Our company, NTT Communications, provides the public/hosted private cloud service "Enterprise Cloud 2.0" with OpenStack. For cloud service providers, downtime reduction is essential and thus many operation tools that support failure detection and analysis have been deployed. In our company, we have been using monitoring tools (TeMIP, Zabbix etc.) since the previous cloud service; however it takes a long time to conduct failure analysis across multi-component OpenStack-based cloud service because failure causes are more complex. Our goal is to develop an effective failure analysis tool. To achieve this goal, we added some functions such as "the automatic analysis of states/logs along the service procedure flow", "the cause suggestion based on dependency learning" after analyzing failure cases. These improvements have helped us conduct a failure analysis of service down (instance creation failure etc.) more quickly. In this presentation, we share our development knowledge and use cases.

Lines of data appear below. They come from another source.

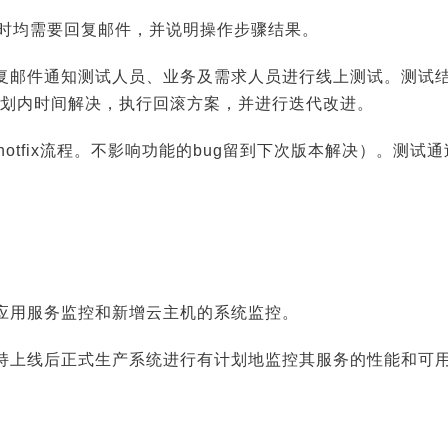
成时均需要回复邮件，并说明操作步骤结果。
复邮件通知测试人员、业务及需求人员进行线上测试。测试
划内时间解决，执行回滚方案，并进行迭代改进。
/hotfix流程。不影响功能的bug留到下次版本解决）。测
应用服务监控和新增云主机的系统监控。
持上线后正式生产系统进行有计划地监控其服务的性能和可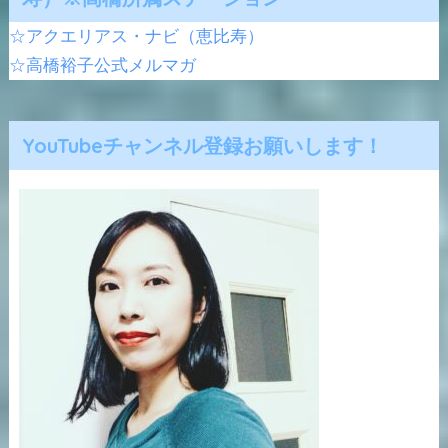
☆アクエリアス・ナビ（恵比寿）
☆高橋裕子公式メルマガ
YouTubeチャンネル登録お願いします！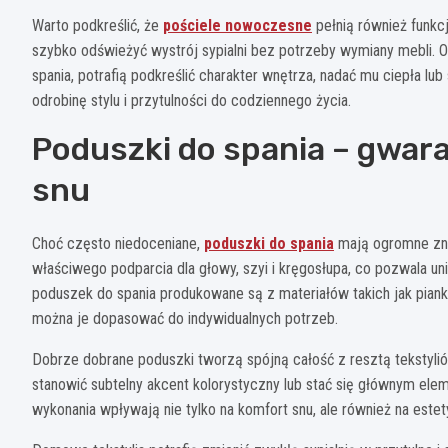
Warto podkreślić, że
pościele nowoczesne
pełnią również funkc
szybko odświeżyć wystrój sypialni bez potrzeby wymiany mebli. Od
spania, potrafią podkreślić charakter wnętrza, nadać mu ciepła l
odrobinę stylu i przytulności do codziennego życia.
Poduszki do spania – gwar
snu
Choć często niedoceniane,
poduszki do spania
mają ogromne zna
właściwego podparcia dla głowy, szyi i kręgosłupa, co pozwala 
poduszek do spania produkowane są z materiałów takich jak piank
można je dopasować do indywidualnych potrzeb.
Dobrze dobrane poduszki tworzą spójną całość z resztą tekstyli
stanowić subtelny akcent kolorystyczny lub stać się głównym elem
wykonania wpływają nie tylko na komfort snu, ale również na este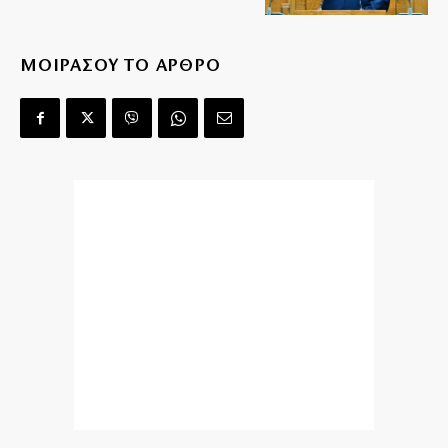
ΜΟΙΡΑΣΟΥ ΤΟ ΑΡΘΡΟ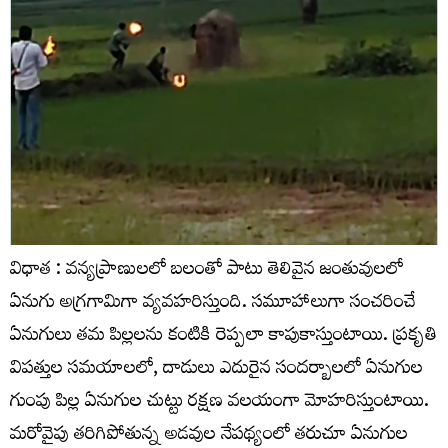
విధాత : వన్యప్రాణులలో బలంతో పాటు తెలివైన జంతువులలో
ఏనుగు అగ్రగామిగా వ్యవహరిస్తుంది. సమూహాలుగా సంచరించే
ఏనుగులు తమ పిల్లలను కంటికి రెప్పలా కాపుకాస్తుంటాయి. ప్రకృతి
విపత్తుల సమయాలలో, దాడులు ఎదురైన సందర్బాలలో ఏనుగుల
గుంపు పిల్ల ఏనుగుల చుట్టు రక్షణ వలయంగా మోహరిస్తుంటాయి.
మరోవైపు తరిగిపోతున్న అడవుల నేపథ్యంలో తరుచూ ఏనుగుల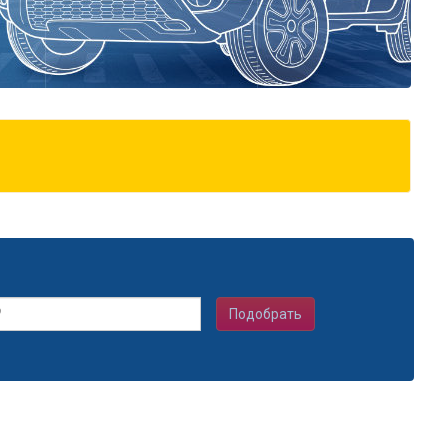
Подобрать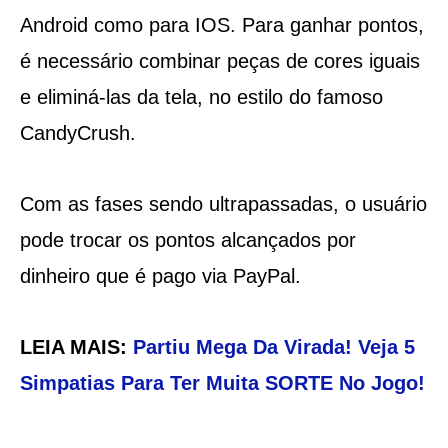
Android como para IOS. Para ganhar pontos,
é necessário combinar peças de cores iguais
e eliminá-las da tela, no estilo do famoso
CandyCrush.
Com as fases sendo ultrapassadas, o usuário
pode trocar os pontos alcançados por
dinheiro que é pago via PayPal.
LEIA MAIS:
Partiu Mega Da Virada! Veja 5
Simpatias Para Ter Muita SORTE No Jogo!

- Traditional operation tools for an Enterprise public cloud service
- Challenges we faced in the operation of a multi-components cloud environment (especially in failure analysis)
- How these challenges can be solved. For example, you can learn the following solutions.
- Solution (1): The automatic analysis of states/logs along the service procedure flow composed of some process and DB
- This can solve the above use case(1) because it can analysis the related process precisely.
- For example, this would detect the silent failure in nova-compute corresponding to the service down (fails to create instance).
- Solution (2): The cause suggestion based on dependency learning between requests, performance (CPU, Memory, I/O, NW etc.), architecture and errors
- This can solve the above use case(2) because it can suggest causes comparing to related past cases from various aspects.
- The relation between workload and error can also help capacity planning.